(Recorded data)
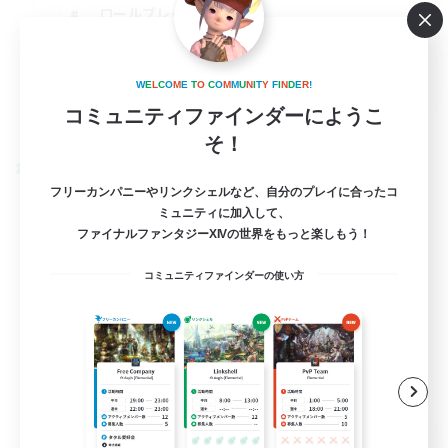
ロールプレイ
体験歓迎
JA
W
E
L
C
O
M
E
T
O
C
O
M
M
U
N
I
T
Y
F
I
N
D
E
R
!
コミュニティファインダーにようこ
詳細を見る
募集期間: 2026/09/04 まで
そ！
クロスワールドリンクシェル
フリーカンパニーやリンクシェルなど、自分のプレイに合ったコ
ミュニティに加入して、
ファイナルファンタジーXIVの世界をもっと楽しもう！
コミュニティファインダーの使い方
Lalarabbits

HOW TO COMPLETE THIS TASK ->
All of the records need repeating exactly, except for the pictures.

RESPONSE AREA ->
ロールプレイ
体験歓迎
JA
W
E
L
C
O
M
E
T
O
C
O
M
M
U
N
I
T
Y
F
I
N
D
E
R
!
コミュニティファインダーにようこ
詳細を見る
募集期間: 2026/09/04 まで
そ！
クロスワールドリンクシェル
フリーカンパニーやリンクシェルなど、自分のプレイに合ったコ
ミュニティに加入して、
ファイナルファンタジーXIVの世界をもっと楽しもう！
コミュニティファインダーの使い方
Lalarabbits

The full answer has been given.